Gumbo is a rich, slow-cooked stew from Louisiana, usually served over rice and built on a deeply flavored stock, a dark roux (flour cooked in fat), and the “holy trinity” of celery, bell pepper, and onion. It often includes chicken, sausage, and/or seafood, and is considered a signature dish of Creole and Cajun cooking in the U.S. Gulf Coast region.

What gumbo is (quickly)

  • A thick stew or soup-stew, not a thin broth.
  • Built from stock, a roux, aromatics (onion, bell pepper, celery), and meat or shellfish.
  • Traditionally served over white rice in a bowl.

Key ingredients and structure

  • Base: Strong stock (chicken, seafood, or mixed) plus a dark roux cooked until “a few shades from burning.”
  • Vegetables: The Creole “holy trinity” of onion, bell pepper, and celery; often garlic and sometimes tomatoes.
  • Proteins:
    • Meat: chicken, duck, sausage, ham, or game like rabbit.
* Seafood: shrimp, crab, oysters, or a mix.
  • Thickeners: Roux plus either okra or filé (ground sassafras leaves); some versions use all three at different stages.

Types and variations

  • Seafood gumbo: Shrimp, crab, oysters, sometimes without other meats; more common nearer the coast.
  • Chicken and sausage / andouille gumbo: Popular in inland and Cajun areas, often with bone-in poultry and smoked sausage.
  • Gumbo z’herbes: A mostly meatless, greens-heavy gumbo, traditionally eaten around Good Friday.
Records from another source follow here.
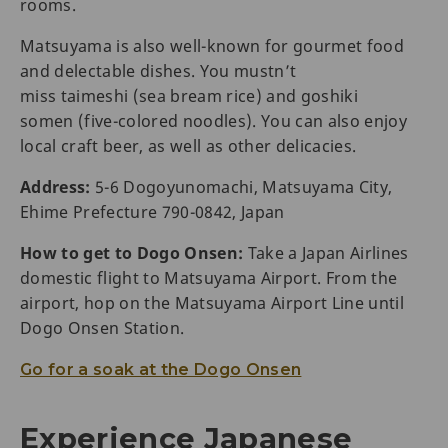
rooms.
Matsuyama is also well-known for gourmet food
and delectable dishes. You mustn’t
miss taimeshi (sea bream rice) and goshiki
somen (five-colored noodles). You can also enjoy
local craft beer, as well as other delicacies.
Address:
5-6 Dogoyunomachi, Matsuyama City,
Ehime Prefecture 790-0842, Japan
How to get to Dogo Onsen:
Take a Japan Airlines
domestic flight to Matsuyama Airport. From the
airport, hop on the Matsuyama Airport Line until
Dogo Onsen Station.
Go for a soak at the Dogo Onsen
Experience Japanese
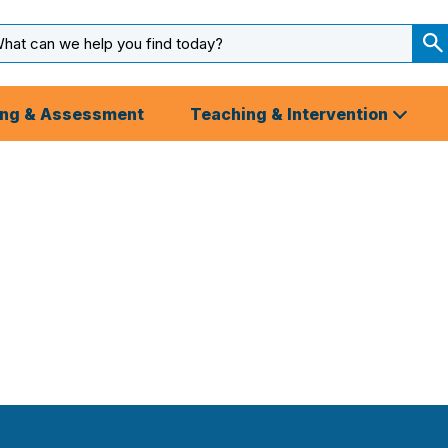
arch
ut
S
S
ing & Assessment
Teaching & Intervention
People also use “gumbo” to refer to okra itself and even to a sticky, fine- grained mud or soil in parts of the central U.S., though in food contexts it almost always means the Louisiana stew.

Mini forum-style angle

Online discussions and forum threads about “what counts as real gumbo” tend to be passionate: some insist on a roux, others on okra, others on filé, and many locals say there are “as many gumbos as there are cooks.” Debates often center on tomatoes, the correct darkness of the roux, and whether slow-cooker “gumbo” really qualifies, but most agree on the long simmer, deep flavor, and serving it with rice.

Information gathered from public forums or data available on the internet and portrayed here.